What you will do: Search the records below for the word "平均成本", then return every line where it appears.

Structured page parsing data:

******************************

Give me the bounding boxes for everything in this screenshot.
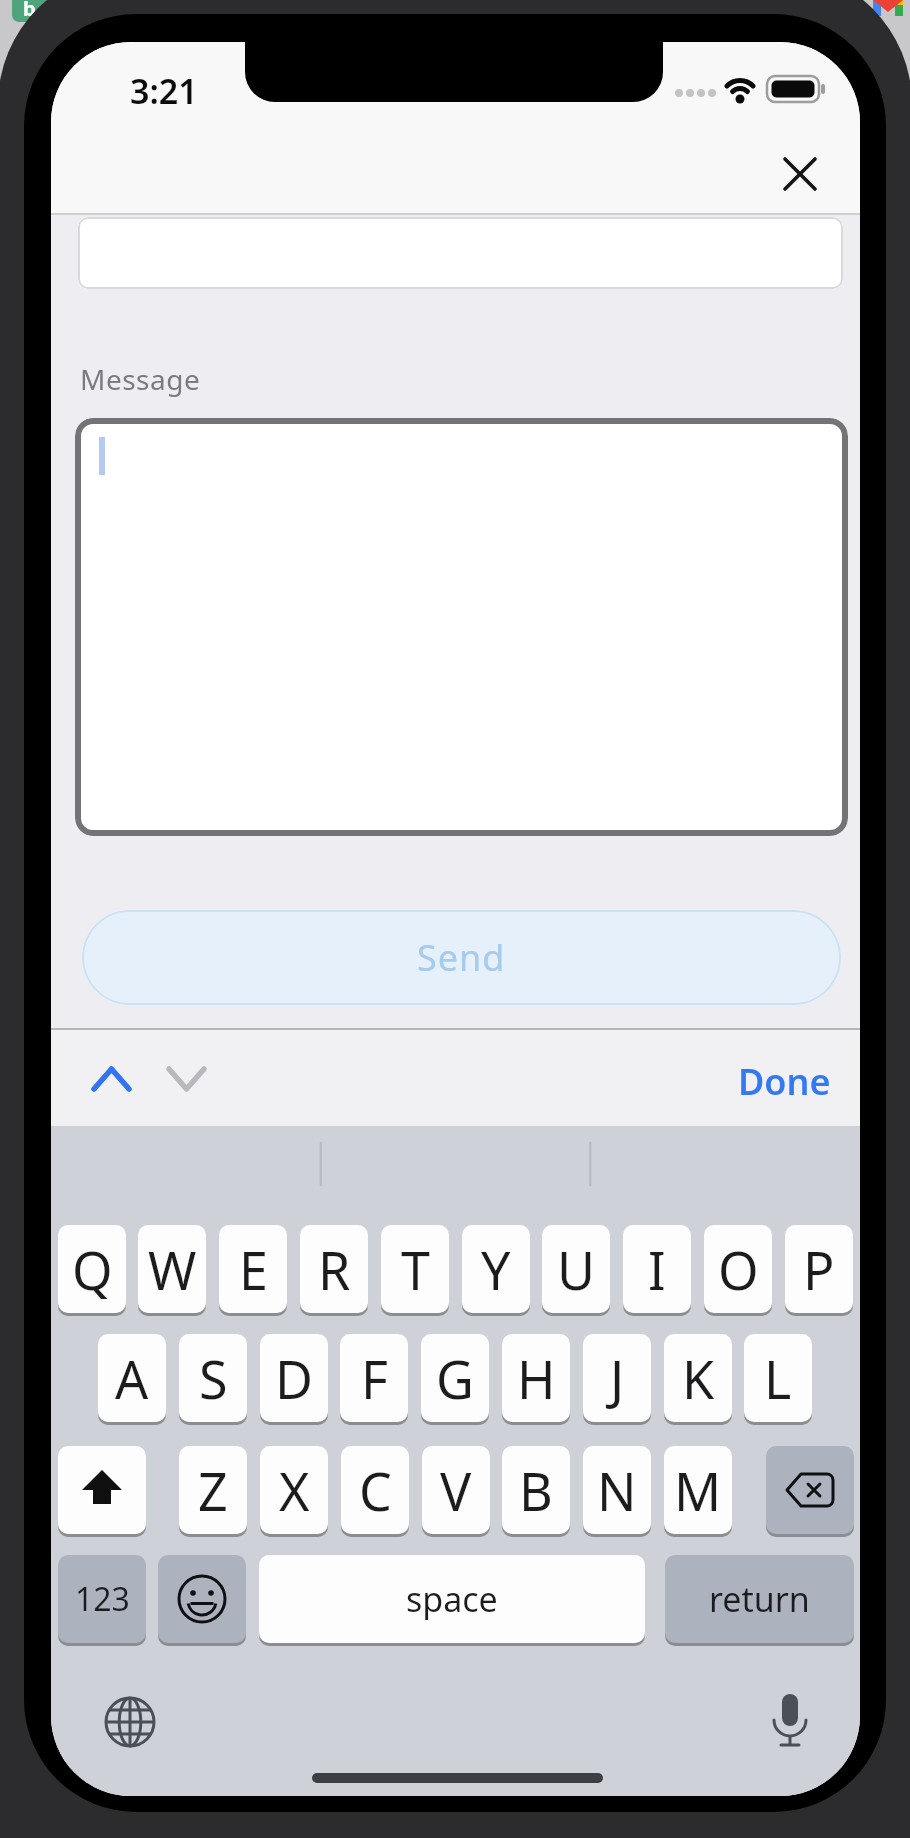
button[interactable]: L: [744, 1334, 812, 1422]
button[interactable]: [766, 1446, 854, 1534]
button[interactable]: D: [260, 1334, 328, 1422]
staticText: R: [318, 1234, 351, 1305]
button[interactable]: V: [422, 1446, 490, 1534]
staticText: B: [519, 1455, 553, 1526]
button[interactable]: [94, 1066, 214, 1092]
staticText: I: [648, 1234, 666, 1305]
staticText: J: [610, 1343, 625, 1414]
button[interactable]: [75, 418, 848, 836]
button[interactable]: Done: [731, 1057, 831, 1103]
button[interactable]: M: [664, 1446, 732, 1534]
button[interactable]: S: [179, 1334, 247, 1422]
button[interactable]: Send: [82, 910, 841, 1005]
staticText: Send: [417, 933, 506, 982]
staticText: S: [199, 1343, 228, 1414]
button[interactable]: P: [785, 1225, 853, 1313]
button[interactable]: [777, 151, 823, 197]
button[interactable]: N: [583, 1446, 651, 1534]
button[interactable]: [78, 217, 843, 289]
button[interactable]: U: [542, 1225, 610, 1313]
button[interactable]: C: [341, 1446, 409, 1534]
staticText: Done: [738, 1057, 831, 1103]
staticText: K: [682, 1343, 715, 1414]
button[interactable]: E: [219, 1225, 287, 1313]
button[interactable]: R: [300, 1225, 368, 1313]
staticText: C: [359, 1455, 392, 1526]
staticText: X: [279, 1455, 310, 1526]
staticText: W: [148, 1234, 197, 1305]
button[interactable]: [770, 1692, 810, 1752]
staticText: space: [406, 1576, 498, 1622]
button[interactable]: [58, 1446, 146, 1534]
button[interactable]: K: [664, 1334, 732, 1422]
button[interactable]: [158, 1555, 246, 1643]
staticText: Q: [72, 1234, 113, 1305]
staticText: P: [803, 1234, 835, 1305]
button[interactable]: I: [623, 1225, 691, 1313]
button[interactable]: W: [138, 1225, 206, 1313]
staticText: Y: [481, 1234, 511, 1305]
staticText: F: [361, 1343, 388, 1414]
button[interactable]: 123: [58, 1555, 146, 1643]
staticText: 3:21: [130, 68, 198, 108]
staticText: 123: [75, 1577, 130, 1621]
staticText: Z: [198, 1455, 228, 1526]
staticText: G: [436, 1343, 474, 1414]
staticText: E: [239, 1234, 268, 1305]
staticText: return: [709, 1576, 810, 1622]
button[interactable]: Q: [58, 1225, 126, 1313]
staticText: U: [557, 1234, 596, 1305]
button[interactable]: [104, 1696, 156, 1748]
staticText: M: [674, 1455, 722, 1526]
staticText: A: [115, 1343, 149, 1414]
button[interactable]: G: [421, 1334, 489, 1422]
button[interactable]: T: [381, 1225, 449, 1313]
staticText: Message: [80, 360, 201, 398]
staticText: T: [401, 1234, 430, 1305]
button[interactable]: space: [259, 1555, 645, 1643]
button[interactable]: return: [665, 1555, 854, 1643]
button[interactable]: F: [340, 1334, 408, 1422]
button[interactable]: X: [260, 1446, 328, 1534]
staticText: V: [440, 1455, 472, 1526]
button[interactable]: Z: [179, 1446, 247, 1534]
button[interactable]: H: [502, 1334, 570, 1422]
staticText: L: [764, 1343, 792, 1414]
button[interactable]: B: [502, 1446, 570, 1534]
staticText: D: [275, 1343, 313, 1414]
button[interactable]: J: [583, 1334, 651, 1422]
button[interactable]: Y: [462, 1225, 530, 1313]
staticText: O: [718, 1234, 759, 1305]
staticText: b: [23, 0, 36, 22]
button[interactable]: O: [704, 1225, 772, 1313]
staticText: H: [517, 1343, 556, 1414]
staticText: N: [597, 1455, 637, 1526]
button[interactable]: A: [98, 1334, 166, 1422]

******************************

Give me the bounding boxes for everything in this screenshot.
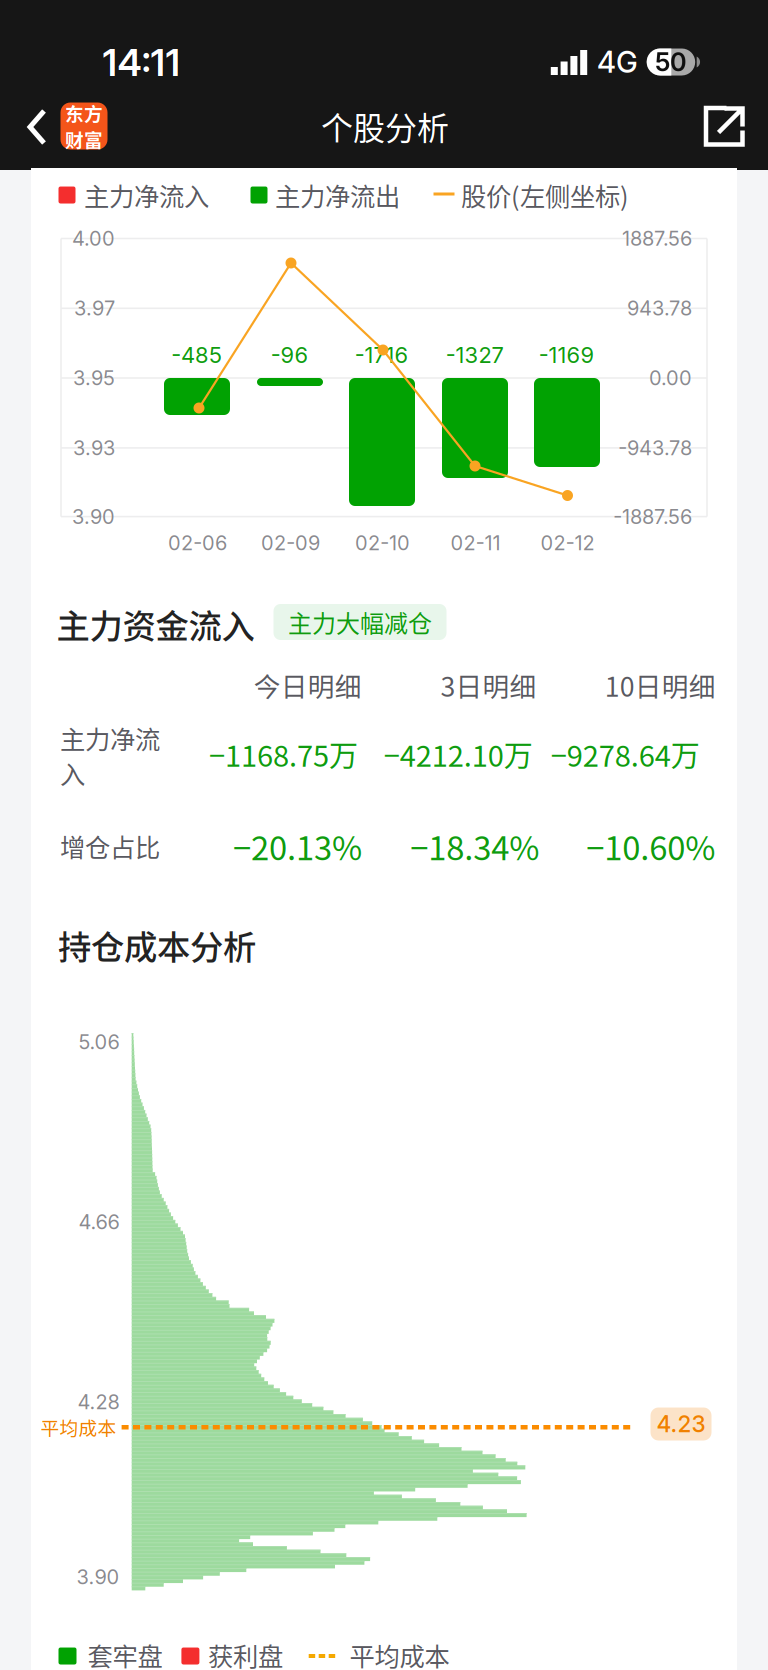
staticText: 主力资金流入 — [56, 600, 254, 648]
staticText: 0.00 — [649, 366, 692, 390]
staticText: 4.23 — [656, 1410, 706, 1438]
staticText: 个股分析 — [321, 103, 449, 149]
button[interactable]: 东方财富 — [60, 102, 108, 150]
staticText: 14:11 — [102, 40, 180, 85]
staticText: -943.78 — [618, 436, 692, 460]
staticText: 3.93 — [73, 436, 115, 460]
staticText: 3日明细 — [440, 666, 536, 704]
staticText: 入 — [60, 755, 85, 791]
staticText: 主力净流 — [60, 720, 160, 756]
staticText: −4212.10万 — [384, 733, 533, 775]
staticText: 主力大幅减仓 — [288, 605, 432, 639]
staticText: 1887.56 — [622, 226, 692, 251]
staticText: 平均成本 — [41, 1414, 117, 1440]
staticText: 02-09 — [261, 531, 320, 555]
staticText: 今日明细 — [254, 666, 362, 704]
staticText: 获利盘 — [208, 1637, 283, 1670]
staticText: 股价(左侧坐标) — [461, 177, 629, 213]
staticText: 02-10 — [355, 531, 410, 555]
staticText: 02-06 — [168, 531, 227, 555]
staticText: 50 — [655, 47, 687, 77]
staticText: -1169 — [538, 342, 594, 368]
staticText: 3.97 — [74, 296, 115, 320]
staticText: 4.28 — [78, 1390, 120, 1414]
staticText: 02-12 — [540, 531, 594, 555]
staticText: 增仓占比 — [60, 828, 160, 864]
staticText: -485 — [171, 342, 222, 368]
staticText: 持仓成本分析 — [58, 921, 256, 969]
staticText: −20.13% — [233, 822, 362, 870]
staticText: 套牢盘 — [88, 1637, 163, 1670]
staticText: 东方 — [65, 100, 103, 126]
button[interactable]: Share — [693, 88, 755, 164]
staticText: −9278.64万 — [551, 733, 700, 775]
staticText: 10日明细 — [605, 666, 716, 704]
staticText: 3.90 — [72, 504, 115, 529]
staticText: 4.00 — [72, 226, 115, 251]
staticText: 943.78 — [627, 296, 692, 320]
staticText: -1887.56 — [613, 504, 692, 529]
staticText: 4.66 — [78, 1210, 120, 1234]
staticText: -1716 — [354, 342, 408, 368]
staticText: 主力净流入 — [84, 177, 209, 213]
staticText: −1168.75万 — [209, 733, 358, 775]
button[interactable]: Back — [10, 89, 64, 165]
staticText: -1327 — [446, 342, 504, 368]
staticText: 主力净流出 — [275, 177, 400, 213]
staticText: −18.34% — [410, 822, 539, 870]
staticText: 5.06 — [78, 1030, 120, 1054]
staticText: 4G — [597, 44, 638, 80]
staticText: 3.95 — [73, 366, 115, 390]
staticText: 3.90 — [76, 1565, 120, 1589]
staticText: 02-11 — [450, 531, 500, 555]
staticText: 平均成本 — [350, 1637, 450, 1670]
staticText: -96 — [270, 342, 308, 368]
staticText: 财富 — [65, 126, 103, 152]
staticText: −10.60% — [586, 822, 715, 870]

******************************

Reply to the exercise:
staticText: 平均成本 — [41, 1414, 117, 1440]
staticText: 平均成本 — [350, 1637, 450, 1670]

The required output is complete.